Archive for June 24th, 2013

Monday, 24 June 2013

The Aboriginal Mother by Eliza Hamilton Dunlop

“Only one female and her child got away from us.” – Evidence before the Supreme Court.

Oh, hush thee – hush, my baby, I may not tend thee yet,
Our forest land is distant far, and midnight’s star is set,
Now hush thee, or the pale-faced men will hear thy piercing wail,
And what would then thy mother’s tear or feeble strength avail.

Ah, could thy little bosom that mother’s anguish feel,
Or couldst thou know thy father lies struck down by English steel,
Thy tender form would wither, like the kniven on the sand,
And the spirit of my perished tribe would vanish from our land.

For thy young life, my precious, I fly the fields of blood,
Else I had, for my chieftain’s sake, defied them where they stood.
But basely bound my woman arm, no weapon might it wield,
I could but cling round him I loved, to make my heart his shield.

I saw my first-born treasure lie headless at my feet,
The gooroo on his mother’s breast with his life’s stream is wet;
And thou, I snatched thee from their sword, it harmless passed by thee,
But clave the binding cords, and gave the craved boon – to flee.

To flee, my babe! but whither, without our friend, our guide?
Thy blood that was our strength is shed – he is not by my side.
Thy sire! oh! never, never, shall Toon Bakra hear our cry.
My bold, my stately mountain bird!
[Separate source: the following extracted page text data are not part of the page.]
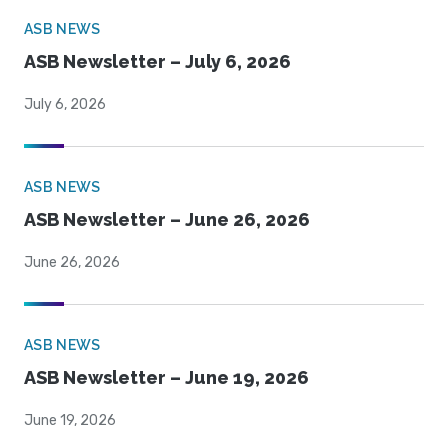
ASB NEWS
ASB Newsletter – July 6, 2026
July 6, 2026
ASB NEWS
ASB Newsletter – June 26, 2026
June 26, 2026
ASB NEWS
ASB Newsletter – June 19, 2026
June 19, 2026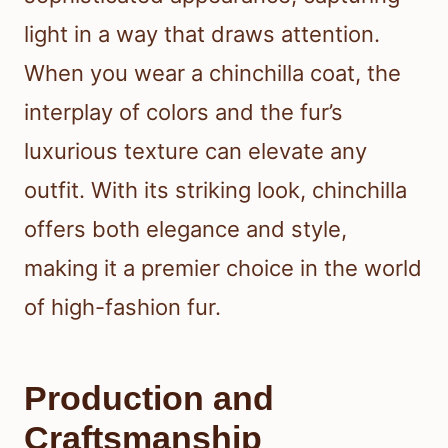
light in a way that draws attention.
When you wear a chinchilla coat, the
interplay of colors and the fur’s
luxurious texture can elevate any
outfit. With its striking look, chinchilla
offers both elegance and style,
making it a premier choice in the world
of high-fashion fur.
Production and
Craftsmanship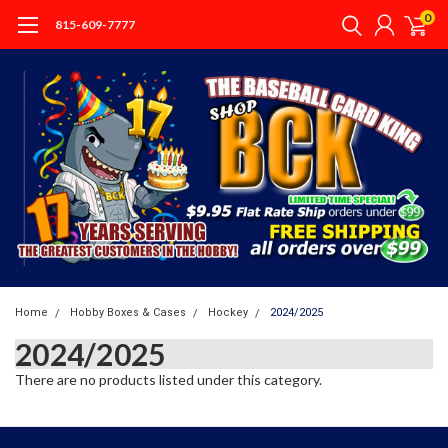
0
815-609-7777
Home
Hobby Boxes & Cases
Hockey
2024/2025
2024/2025
There are no products listed under this category.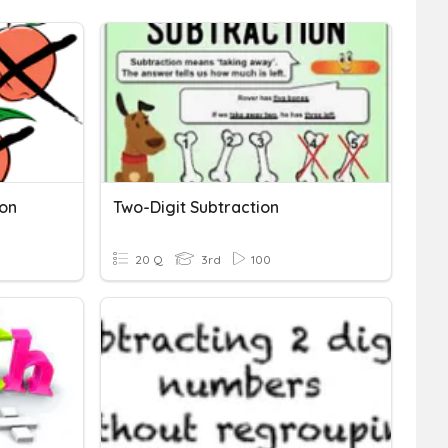
ion
Two-Digit Subtraction
20 Q
3rd
100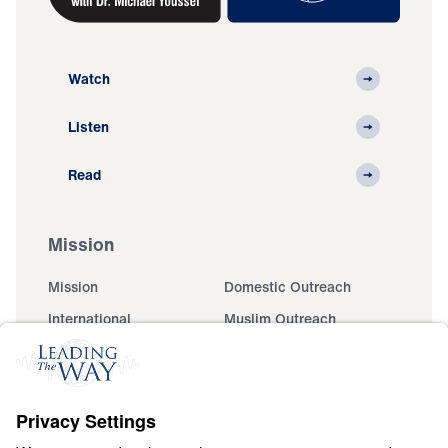
Watch
Listen
Read
Mission
Mission
Domestic Outreach
International
Muslim Outreach
Events
Field Teams
Ministry Updates
The Open Door Campaign
About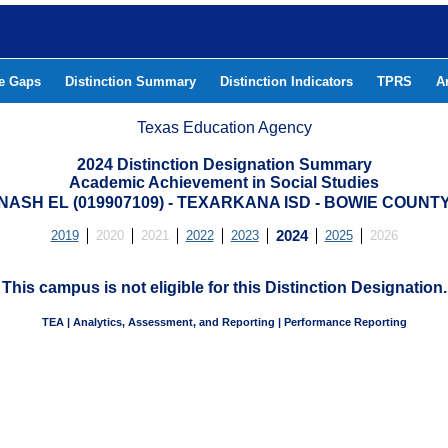
he Gaps
Distinction Summary
Distinction Indicators
TPRS
A
Texas Education Agency
2024 Distinction Designation Summary
Academic Achievement in Social Studies
NASH EL (019907109) - TEXARKANA ISD - BOWIE COUNT
2019
2020
2021
2022
2023
2024
2025
2026
This campus is not eligible for this Distinction Designation.
TEA | Analytics, Assessment, and Reporting | Performance Reporting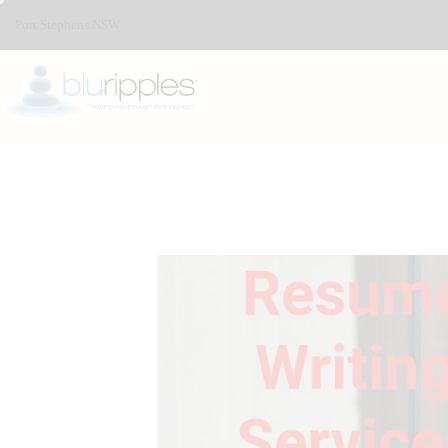
Port Stephens.NSW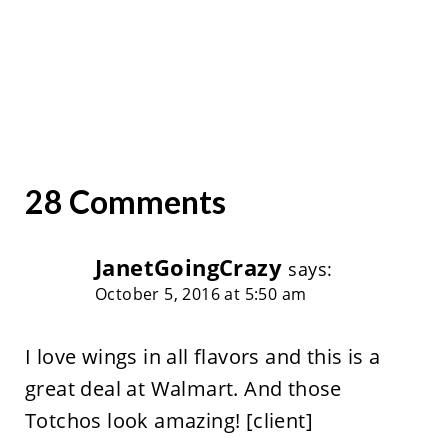
28 Comments
JanetGoingCrazy
says:
October 5, 2016 at 5:50 am
I love wings in all flavors and this is a
great deal at Walmart. And those
Totchos look amazing! [client]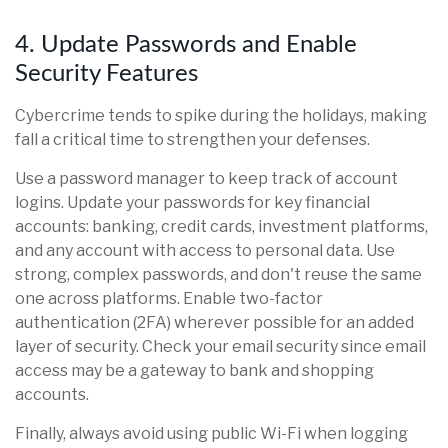
4. Update Passwords and Enable
Security Features
Cybercrime tends to spike during the holidays, making
fall a critical time to strengthen your defenses.
Use a password manager to keep track of account
logins. Update your passwords for key financial
accounts: banking, credit cards, investment platforms,
and any account with access to personal data. Use
strong, complex passwords, and don't reuse the same
one across platforms. Enable two-factor
authentication (2FA) wherever possible for an added
layer of security. Check your email security since email
access may be a gateway to bank and shopping
accounts.
Finally, always avoid using public Wi-Fi when logging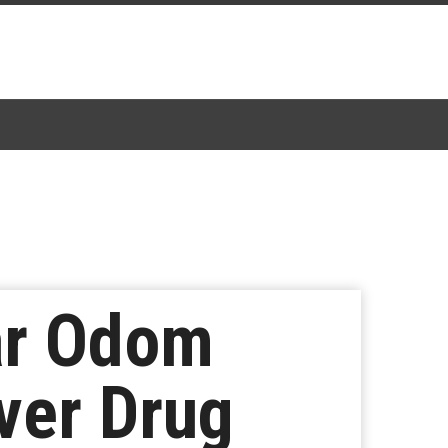
ar Odom
ver Drug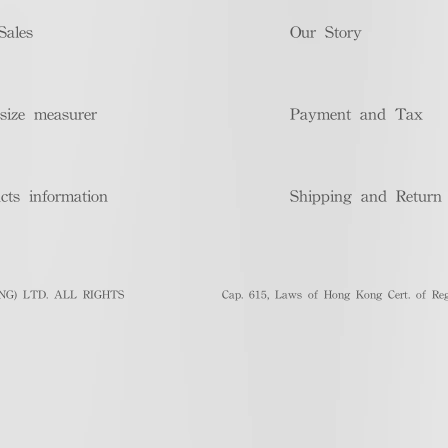
Sales
Our Story
size measurer
Payment and Tax
cts information
Shipping and Return
G) LTD. ALL RIGHTS
Cap. 615, Laws of Hong Kong Cert. of Regi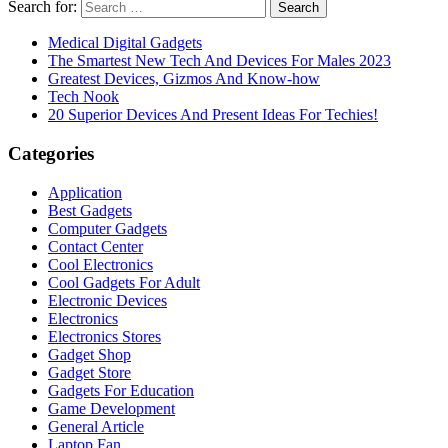
Search for:
Medical Digital Gadgets
The Smartest New Tech And Devices For Males 2023
Greatest Devices, Gizmos And Know-how
Tech Nook
20 Superior Devices And Present Ideas For Techies!
Categories
Application
Best Gadgets
Computer Gadgets
Contact Center
Cool Electronics
Cool Gadgets For Adult
Electronic Devices
Electronics
Electronics Stores
Gadget Shop
Gadget Store
Gadgets For Education
Game Development
General Article
Laptop Fan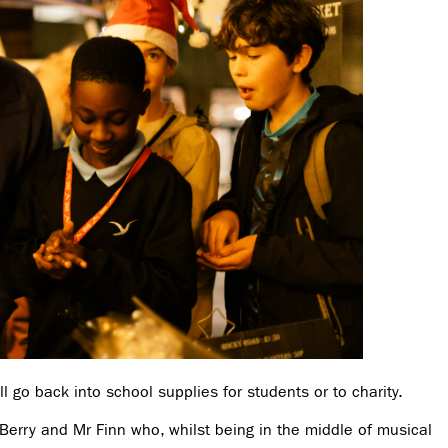
l go back into school supplies for students or to charity.
Berry and Mr Finn who, whilst being in the middle of musical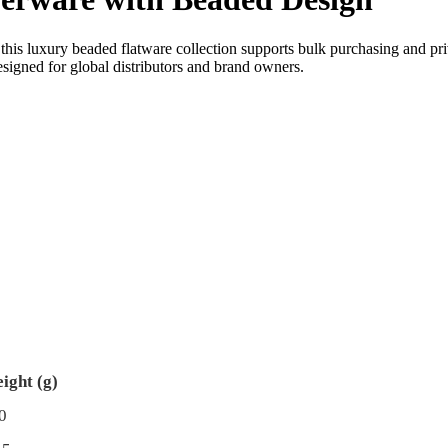
this luxury beaded flatware collection supports bulk purchasing and pr
esigned for global distributors and brand owners.
ight (g)
0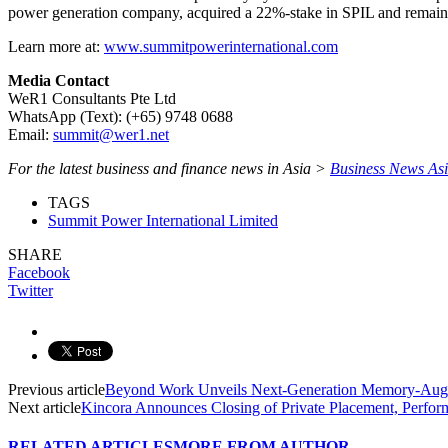
power generation company, acquired a 22%-stake in SPIL and remains i
Learn more at:
www.summitpowerinternational.com
Media Contact
WeR1 Consultants Pte Ltd
WhatsApp (Text): (+65) 9748 0688
Email:
summit@wer1.net
For the latest business and finance news in Asia >
Business News As
TAGS
Summit Power International Limited
SHARE
Facebook
Twitter
Previous article
Beyond Work Unveils Next-Generation Memory-Augme
Next article
Kincora Announces Closing of Private Placement, Perform
RELATED ARTICLES
MORE FROM AUTHOR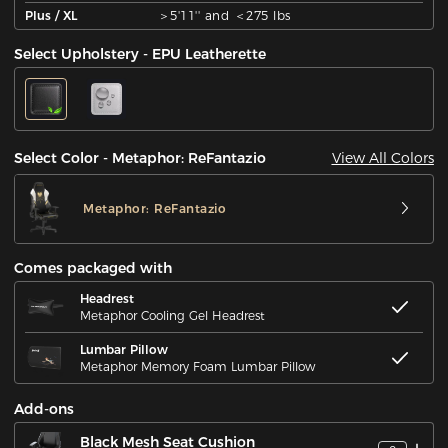
Plus / XL
＞5'11'' and ＜275 lbs
Select Upholstery - EPU Leatherette
View All Colors
Select Color - Metaphor: ReFantazio
Metaphor: ReFantazio
Comes packaged with
Headrest
Metaphor Cooling Gel Headrest
Lumbar Pillow
Metaphor Memory Foam Lumbar Pillow
Add-ons
Black Mesh Seat Cushion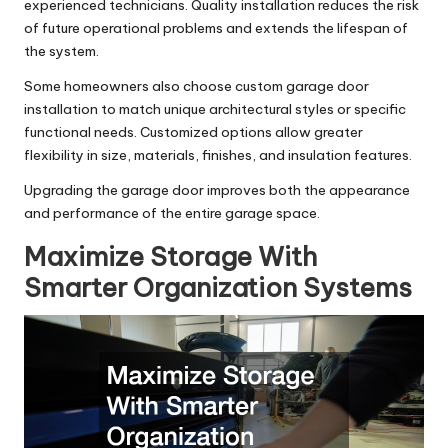
experienced technicians. Quality installation reduces the risk
of future operational problems and extends the lifespan of
the system.
Some homeowners also choose
custom garage door
installation
to match unique architectural styles or specific
functional needs. Customized options allow greater
flexibility in size, materials, finishes, and insulation features.
Upgrading the garage door improves both the appearance
and performance of the entire garage space.
Maximize Storage With
Smarter Organization Systems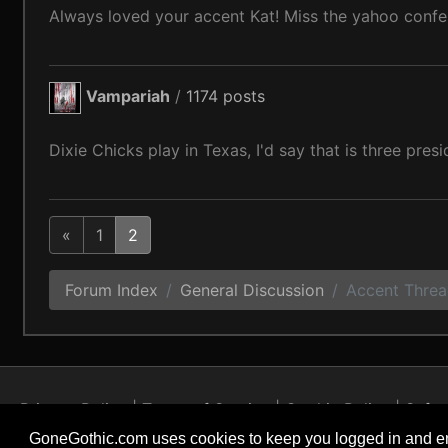
Always loved your accent Kat! Miss the yahoo confe
Vampariah
/
1174 posts
Dixie Chicks play in Texas, I'd say that is three presi
«
1
2
Forum Index
General Discussion
Accent Thre
Privacy Policy
Terms of Service
Cookie Policy
Safet
GoneGothic.com uses cookies to keep you logged in and en
Copyright © 2004 - 2026 GoneGothic.com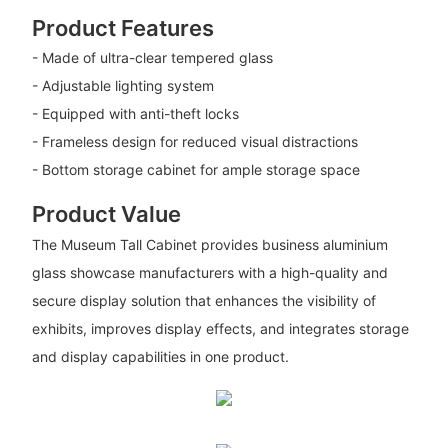
Product Features
- Made of ultra-clear tempered glass
- Adjustable lighting system
- Equipped with anti-theft locks
- Frameless design for reduced visual distractions
- Bottom storage cabinet for ample storage space
Product Value
The Museum Tall Cabinet provides business aluminium
glass showcase manufacturers with a high-quality and
secure display solution that enhances the visibility of
exhibits, improves display effects, and integrates storage
and display capabilities in one product.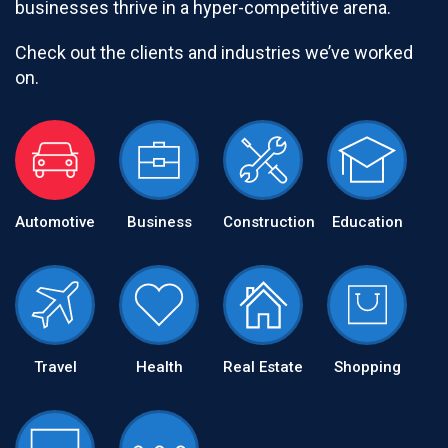
businesses thrive in a hyper-competitive arena.
Check out the clients and industries we’ve worked
on.
Automotive
Business
Construction
Education
Travel
Health
Real Estate
Shopping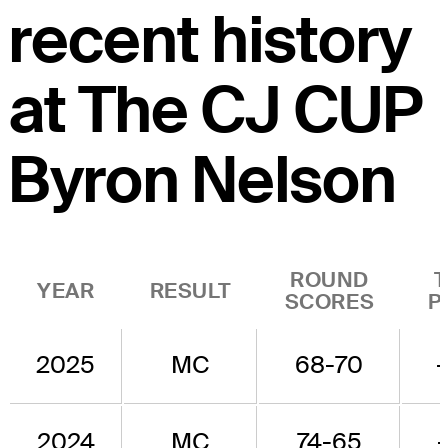
recent history
at The CJ CUP
Byron Nelson
ROUND
YEAR
RESULT
SCORES
P
2025
MC
68-70
2024
MC
74-65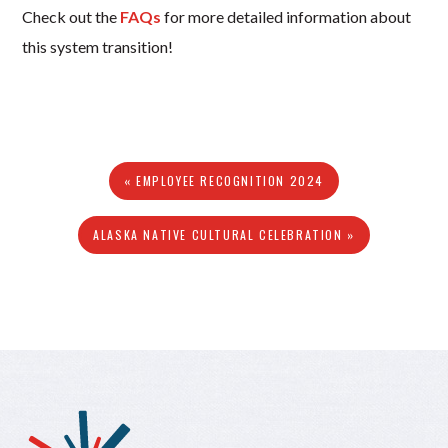
Check out the
FAQs
for more detailed information about
this system transition!
« EMPLOYEE RECOGNITION 2024
ALASKA NATIVE CULTURAL CELEBRATION »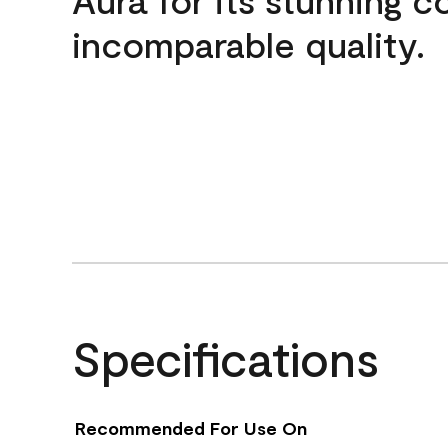
incomparable quality.
Specifications
Recommended For Use On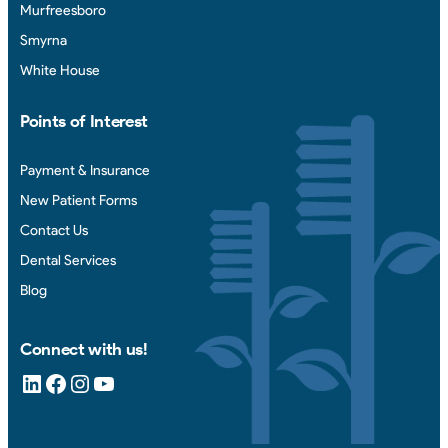
Murfreesboro
Smyrna
White House
Points of Interest
Payment & Insurance
New Patient Forms
Contact Us
Dental Services
Blog
Connect with us!
LinkedIn
Facebook
Instagram
YouTube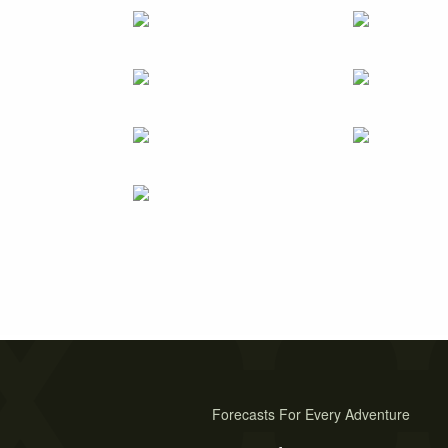
Forecasts For Every Adventure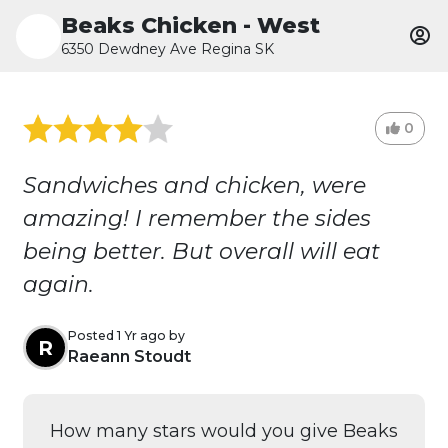
Beaks Chicken - West
6350 Dewdney Ave Regina SK
0
Sandwiches and chicken, were
amazing! I remember the sides
being better. But overall will eat
again.
Posted 1 Yr ago by
R
Raeann Stoudt
How many stars would you give Beaks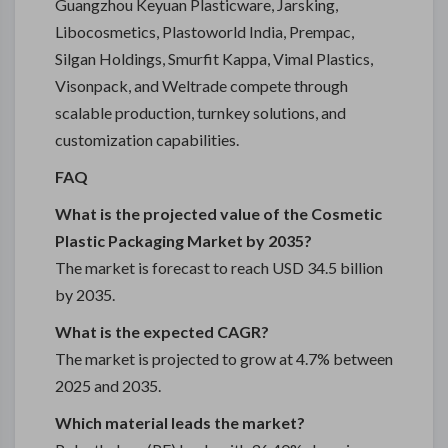
Guangzhou Keyuan Plasticware, Jarsking,
Libocosmetics, Plastoworld India, Prempac,
Silgan Holdings, Smurfit Kappa, Vimal Plastics,
Visonpack, and Weltrade compete through
scalable production, turnkey solutions, and
customization capabilities.
FAQ
What is the projected value of the Cosmetic
Plastic Packaging Market by 2035?
The market is forecast to reach USD 34.5 billion
by 2035.
What is the expected CAGR?
The market is projected to grow at 4.7% between
2025 and 2035.
Which material leads the market?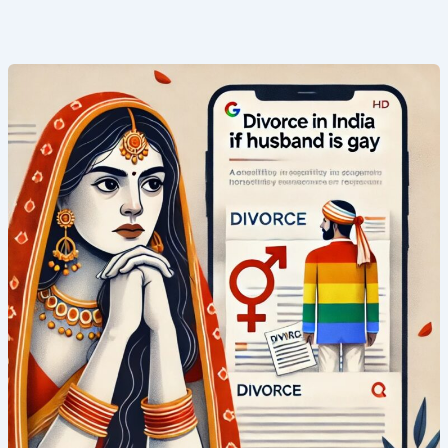
Top
1
Shocking
Truth
About
Divorce
in
India
If
Husband
Is
Gay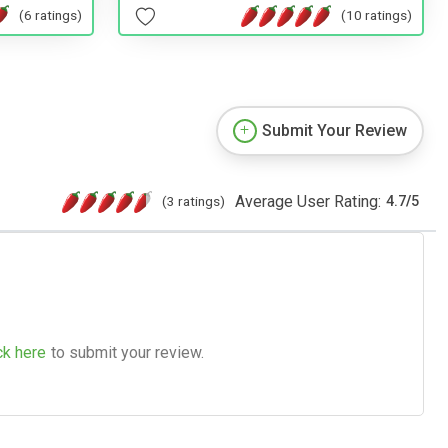
(6 ratings)
(10 ratings)
Submit Your Review
Average User Rating:
(3 ratings)
4.7
/
5
ck here
to submit your review.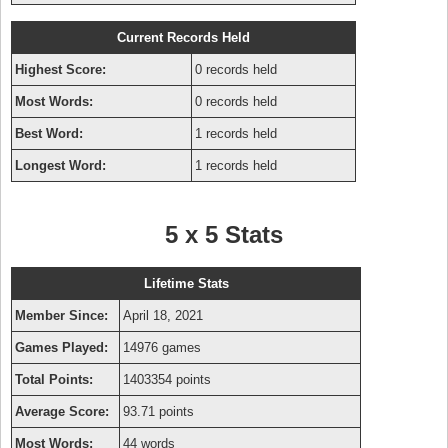
Current Records Held
Highest Score:
0 records held
Most Words:
0 records held
Best Word:
1 records held
Longest Word:
1 records held
5 x 5 Stats
Lifetime Stats
Member Since:
April 18, 2021
Games Played:
14976 games
Total Points:
1403354 points
Average Score:
93.71 points
Most Words:
44 words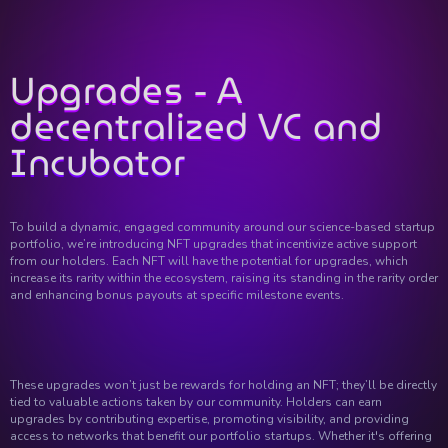
Upgrades - A
decentralized VC and
Incubator
To build a dynamic, engaged community around our science-based startup
portfolio, we’re introducing NFT upgrades that incentivize active support
from our holders. Each NFT will have the potential for upgrades, which
increase its rarity within the ecosystem, raising its standing in the rarity order
and enhancing bonus payouts at specific milestone events.
These upgrades won’t just be rewards for holding an NFT; they’ll be directly
tied to valuable actions taken by our community. Holders can earn
upgrades by contributing expertise, promoting visibility, and providing
access to networks that benefit our portfolio startups. Whether it's offering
I thought not he could die.

Now, who will teach thee, dearest, to poise the shield and spear,
To wield the koopin or to throw the boommerring void of fear,
To breast the river in its might, the mountain tracks to tread?
The echoes of my homeless heart reply, “the dead! the dead!”

For ever must their murmurs, like the ocean torrent flow –
The parted voice comes never back to cheer our lonely woe;
E’en. in the region of our tribe, beside our summer streams,
‘Tis as a hollow symphony from the shadow land of dreams.

Nay, hush thee dear; for weary and faint I bear thee on.
His name is on thy gentle lips; my child, my child he’s gone!
Gone o’er the golden fields that lie beyond the rolling cloud,
To bring thy people’s murder cry before the Christian’s God.

Yes, o’er the stars that guide us, he leads my slaughtered boy,
To show their God how treacherously these stranger men destroy;
To tell of hands – the cruel hands – that piled the fatal pyre;
To show our blood on Myall’s ridge; our bones on the stockman’s fire.